Recurso de Emerson Silva de Moura: a defesa interpôs recurso de apelação, no qual sustentou que:

a) a decisão dos jurados é manifestamente contrária à prova dos autos, pois, com exceção do laudo de exame cadavérico, que atesta a materialidade, os únicos meios de prova constante nos presentes autos que apontam para Emerson, são o depoimento da testemunha protegida, que apresentou declarações contraditórias, e a denúncia anônima recebida pela polícia;

b) não há razão para a pena-base ter sido fixada em 14 anos, uma vez que todas as circunstâncias judiciais são favoráveis;

c) caso o apelante não seja submetido a novo julgamento, "deve ser feita a correção da pena na segunda fase, pois se aumentou em mais de 2/6" (fl. 717).

Requereu o conhecimento e provimento do recurso, a fim de que o julgamento seja anulado face a existência de decisão dos jurados manifestamente contrária à prova dos autos. Subsidiariamente, pugnou pela revisão da dosimetria (fls. 704-718).

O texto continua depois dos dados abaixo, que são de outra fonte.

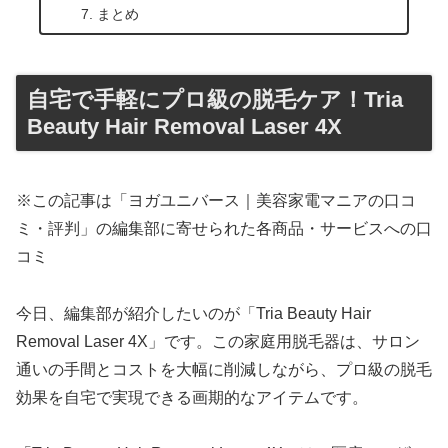
まとめ
自宅で手軽にプロ級の脱毛ケア！Tria
Beauty Hair Removal Laser 4X
※この記事は「ヨガユニバース｜美容家電マニアの口コ
ミ・評判」の編集部に寄せられた各商品・サービスへの口
コミ
今日、編集部が紹介したいのが「Tria Beauty Hair
Removal Laser 4X」です。この家庭用脱毛器は、サロン
通いの手間とコストを大幅に削減しながら、プロ級の脱毛
効果を自宅で実現できる画期的なアイテムです。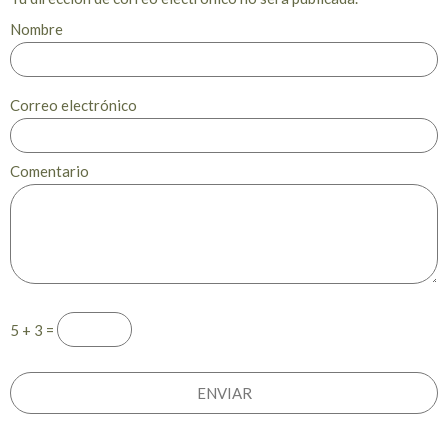
Nombre
Correo electrónico
Comentario
5 + 3 =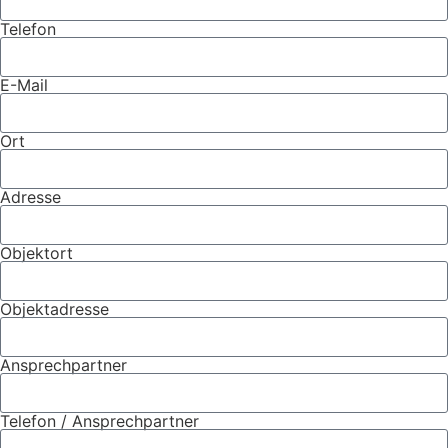
Telefon
E-Mail
Ort
Adresse
Objektort
Objektadresse
Ansprechpartner
Telefon / Ansprechpartner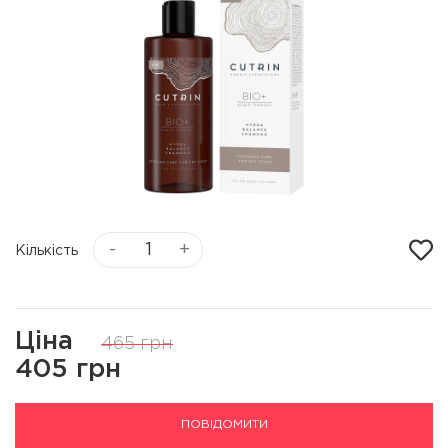
-
+
Кількість
Ціна
465 грн
405 грн
ПОВІДОМИТИ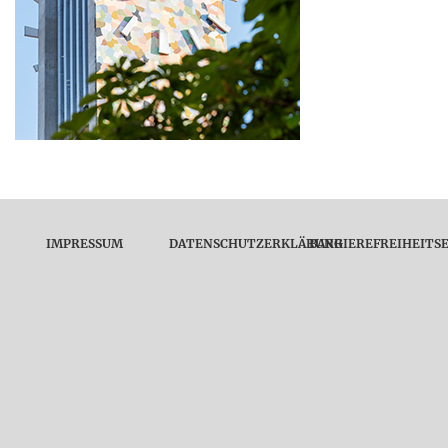
IMPRESSUM
DATENSCHUTZERKLÄRUNG
BARRIEREFREIHEITS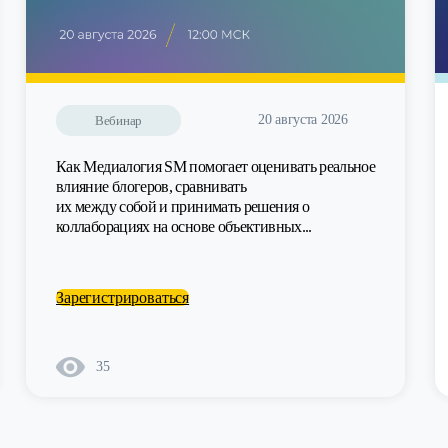
20 августа 2026
Вебинар
Как Медиалогия SM помогает оценивать реальное
влияние блогеров, сравнивать
их между собой и принимать решения о
коллаборациях на основе объективных...
Зарегистрироваться
35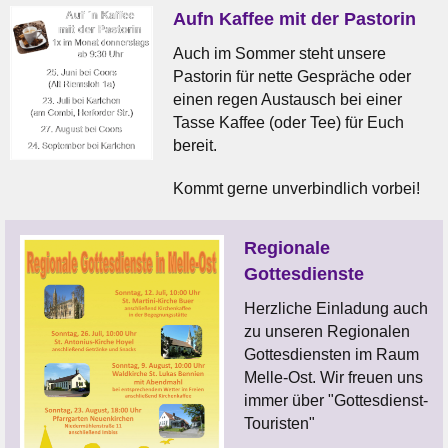
Aufn Kaffee mit der Pastorin
Auch im Sommer steht unsere
Pastorin für nette Gespräche oder
einen regen Austausch bei einer
Tasse Kaffee (oder Tee) für Euch
bereit.
Kommt gerne unverbindlich vorbei!
Regionale
Gottesdienste
Herzliche Einladung auch
zu unseren Regionalen
Gottesdiensten im Raum
Melle-Ost. Wir freuen uns
immer über "Gottesdienst-
Touristen"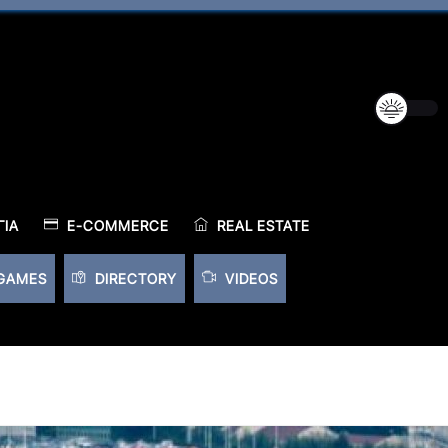
ΊΑ
E-COMMERCE
REAL ESTATE
GAMES
DIRECTORY
VIDEOS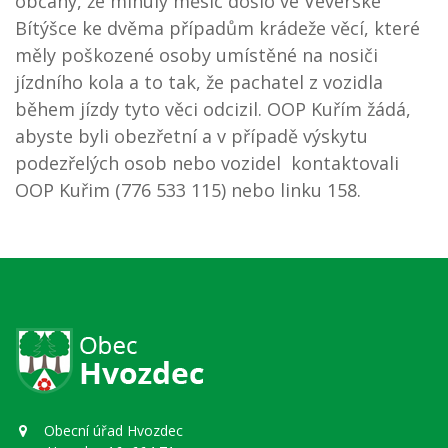
občany, že minulý měsíc došlo ve Veverské
Bítýšce ke dvěma případům krádeže věcí, které
měly poškozené osoby umístěné na nosiči
jízdního kola a to tak, že pachatel z vozidla
během jízdy tyto věci odcizil. OOP Kuřím žádá,
abyste byli obezřetní a v případě výskytu
podezřelých osob nebo vozidel kontaktovali
OOP Kuřim (776 533 115) nebo linku 158.
Obecní úřad Hvozdec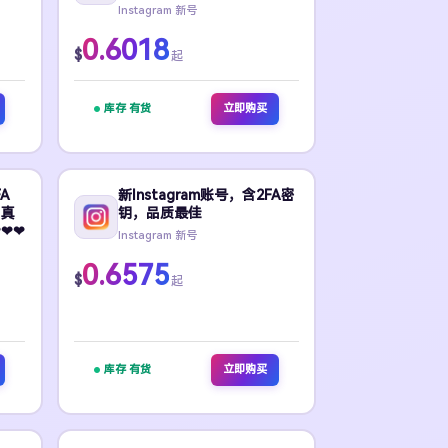
Instagram 新号
0.6018
$
起
库存 有货
立即购买
FA
新Instagram账号，含2FA密
，真
钥，品质最佳
❤❤
Instagram 新号
0.6575
$
起
库存 有货
立即购买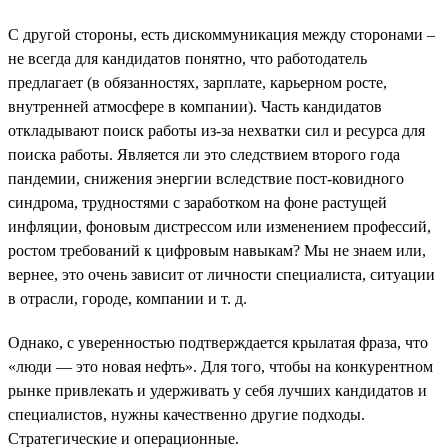
С другой стороны, есть дискоммуникация между сторонами –
не всегда для кандидатов понятно, что работодатель
предлагает (в обязанностях, зарплате, карьерном росте,
внутренней атмосфере в компании). Часть кандидатов
откладывают поиск работы из-за нехватки сил и ресурса для
поиска работы. Является ли это следствием второго года
пандемии, снижения энергии вследствие пост-ковидного
синдрома, трудностями с заработком на фоне растущей
инфляции, фоновым дистрессом или изменением профессий,
ростом требований к цифровым навыкам? Мы не знаем или,
вернее, это очень зависит от личности специалиста, ситуации
в отрасли, городе, компании и т. д.
Однако, с уверенностью подтверждается крылатая фраза, что
«люди — это новая нефть». Для того, чтобы на конкурентном
рынке привлекать и удерживать у себя лучших кандидатов и
специалистов, нужны качественно другие подходы.
Стратегические и операционные.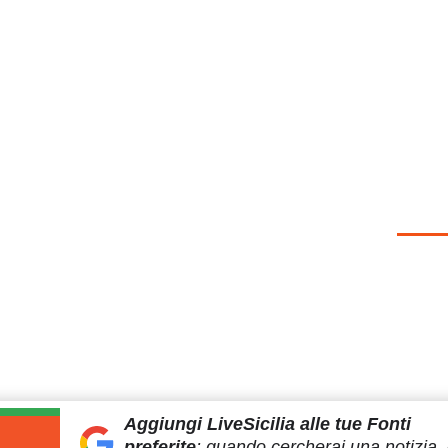
Aggiungi LiveSicilia
alle tue Fonti
preferite
:
quando cercherai
una notizia, 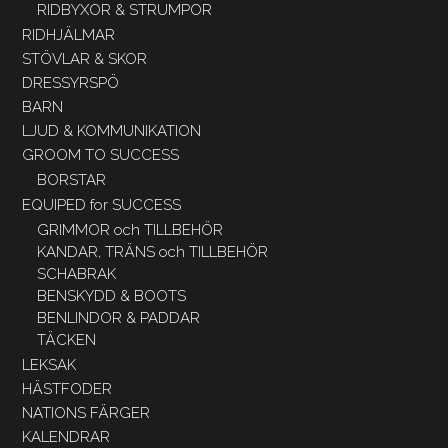
RIDBYXOR & STRUMPOR
RIDHJÄLMAR
STÖVLAR & SKOR
DRESSYRSPÖ
BARN
LJUD & KOMMUNIKATION
GROOM TO SUCCESS
BORSTAR
EQUIPED for SUCCESS
GRIMMOR och TILLBEHÖR
KANDAR, TRÄNS och TILLBEHÖR
SCHABRAK
BENSKYDD & BOOTS
BENLINDOR & PADDAR
TÄCKEN
LEKSAK
HÄSTFODER
NATIONS FÄRGER
KALENDRAR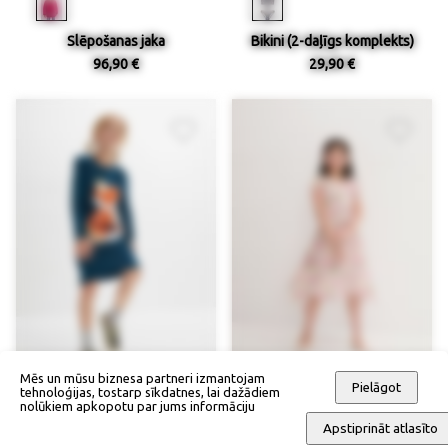
Slēpošanas jaka
Bikini (2-daļīgs komplekts)
96,90 €
29,90 €
Mēs un mūsu biznesa partneri izmantojam
Pielāgot
tehnoloģijas, tostarp sīkdatnes, lai dažādiem
nolūkiem apkopotu par jums informāciju
Apstiprināt atlasīto
Adīta kleita
Svētku kleita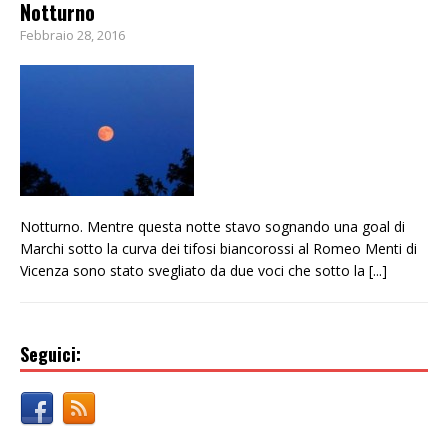
Notturno
Febbraio 28, 2016
Notturno. Mentre questa notte stavo sognando una goal di
Marchi sotto la curva dei tifosi biancorossi al Romeo Menti di
Vicenza sono stato svegliato da due voci che sotto la
[...]
Seguici: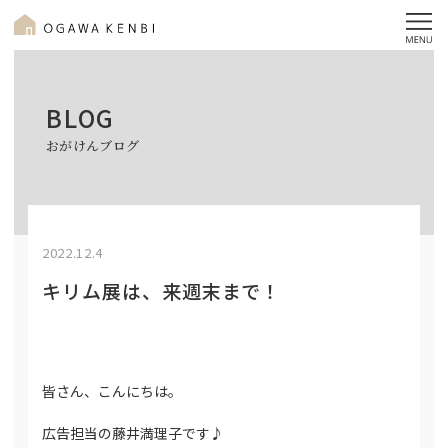
BLOG
おがけんブログ
2022.12.4
キリム展は、来週末まで！
皆さん、こんにちは。
広告担当の藤井満理子です♪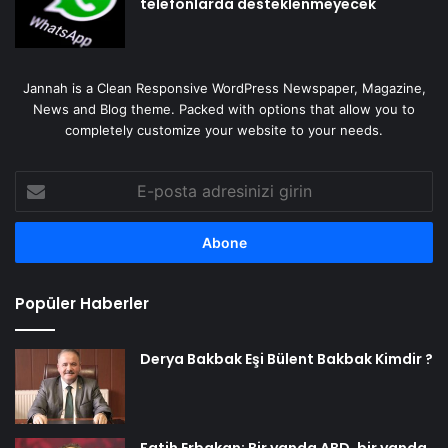
telefonlarda desteklenmeyecek
Jannah is a Clean Responsive WordPress Newspaper, Magazine,
News and Blog theme. Packed with options that allow you to
completely customize your website to your needs.
E-
posta
adresinizi
girin
Popüler Haberler
Derya Bakbak Eşi Bülent Bakbak Kimdir ?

Contrarrazões do Ministério Público: a acusação impugnou as razões recursais, ao argumento de que a valoração da prova realizada pelos jurados, que apreciaram as questões a eles submetidas durante a sessão em Plenário, avaliando os argumentos da acusação e da defesa, e reconhecendo que o recorrente praticou o delito de homicídio, está devidamente alicerçada na prova dos autos, de modo que não há falar em decisão manifestamente contrária à prova dos autos. Quanto à dosimetria da pena, a elevação da pena-base levada a efeito na sentença, além de ter sido fundamentada, tem aplicação reconhecida nos tribunais pátrios.

Postulou o conhecimento e desprovimento do recurso (fls. 722-732).

Trânsito em julgado: foi certificado pelo Juízo a quo o trânsito em julgado da sentença para o acusado Gabriel Camargo da Silva (fl. 693).

Parecer da Procuradoria-Geral de Justiça: o procurador de justiça Paulo Roberto Speck opinou pelo conhecimento e desprovimento do recurso (fls. 735-743).

Este é o relatório.

VOTO

Trata-se de recurso de apelação interposto por Emerson Silva de Moura contra sentença que o condenou pela prática de crime contra a vida.

O recurso preenche os requisitos de admissibilidade, motivo pelo qual deve ser conhecido. E, em atenção ao princípio tantum devolutum quantum appellatum, a apreciação limita-se à análise dos argumentos expostos em sede recursal.

Da decisão manifestamente contrária à prova dos autos

A defesa sustenta, em síntese, que a decisão dos jurados foi manifestamente contrária à prova dos autos, uma vez que a autoria delitiva é incerta.

Sem razão.

Como é cediço, o Tribunal do Júri, por disposição constitucional, é sustentado pelo princípio da íntima convicção (artigo 5º, inciso XXXVIII, da Constituição Federal), o que possibilita a livre apreciação da prova sem necessidade da motivação jurídica da decisão. O acolhimento de uma das versões, quando lastreada nos autos, é prevalente em face da soberania dos vereditos (CAMPOS, Walfredo Cunha. Tribunal do Júri. São Paulo: Atlas, 2010, p. 285/286).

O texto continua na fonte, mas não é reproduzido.